China’s Great Wall Blocks RSS Feeds En Masse?
10/05/2007, 11 months 1 week ago
First, let me point out that there is in fact a difference – a big difference - between censoring the Web and shutting it down completely (or at least a portion of it), as has been done in Myanmar, or Burma, as it is more familiarly known. Yet I think you’ll agree that both measures can be very impactful.
That said, this is pretty big news. I mean, the people working China’s “Great Firewall” have essentially blocked all RSS feeds. Nationwide. China. Land of 1.3 billion-plus people, with roughly as many people online as are connected in the US. With more mobile phone service consumers than are human beings in the US. Yeah, this is definitely big frickin' news.

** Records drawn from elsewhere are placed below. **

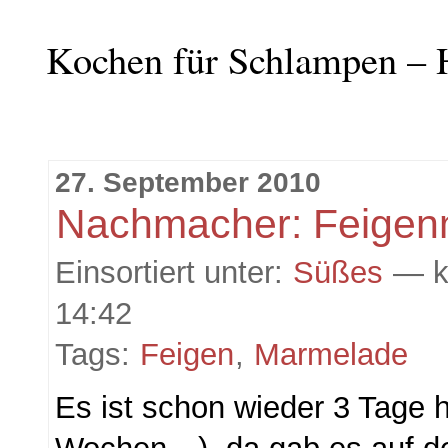
Kochen für Schlampen – 
27. September 2010
Nachmacher: Feige
Einsortiert unter:
Süßes
— k
14:42
Tags:
Feigen
,
Marmelade
Es ist schon wieder 3 Tage h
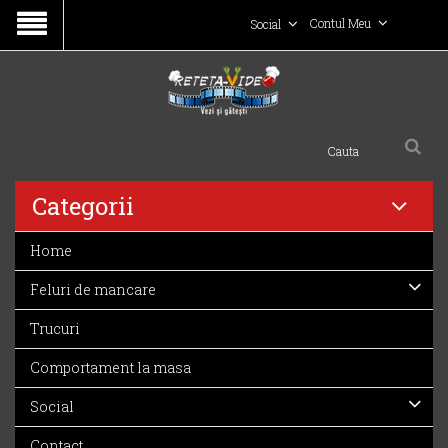
Contul Meu
Social
Categorii
Home
Feluri de mancare
Trucuri
Comportament la masa
Social
Contact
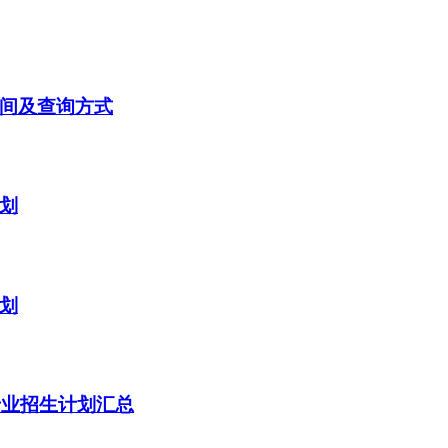
时间及查询方式
计划
计划
专业招生计划汇总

The esteemed technology publication Ars Technica has covered the story in good detail, and says that while for some time Chinese citizens have been able to enjoy feeds like most other Web users around the world, the nation’s virtual authorities “have finally gotten wise to RSS as of late,” and over the last few months have systematically proceeded to block “all incoming URLs that begin with [the terms] ‘feeds,’ ‘rss,’ and ‘blog,’ thus rendering the RSS feeds from many sites” inaccessible. Yes, so, even if China hasn’t technically put the kibosh on a particular site, so to speak, a citizen of the PRC who’s regularly getting his/her fix of info via a series of RSS addresses is basically seeing no more flow.
Alright, while this is hardly the end of the world for the Net-connected in China, it’s a pretty big issue when you’re realistically talking about tens of millions getting screwed with by the nation’s topmost admins. For many people to now be required to find circumventions of the block so that they can again get a hold of something that first and foremost is supposed to offer nothing but convenience to the user, is a whopper of a disruption, and something we can think nothing but another ridiculous act by those governing China’s tubes.
Surely the authorities will remove the block sometime in the near future – though what they do in the near future is anyone’s guess – but ‘til then regular folk over in the PRC will need to get enterprising with their browsers and get ever more familiar with using things like proxy servers, or, if one wants to go the new and popular route, using Tor.
Let’s hope that those manning the Great Firewall start to see the errors of their ways soon and let the people have their feeds. RSS never hurt nobody. Sure, information is powerful, but China’s Web police should know better than to shoot the messenger.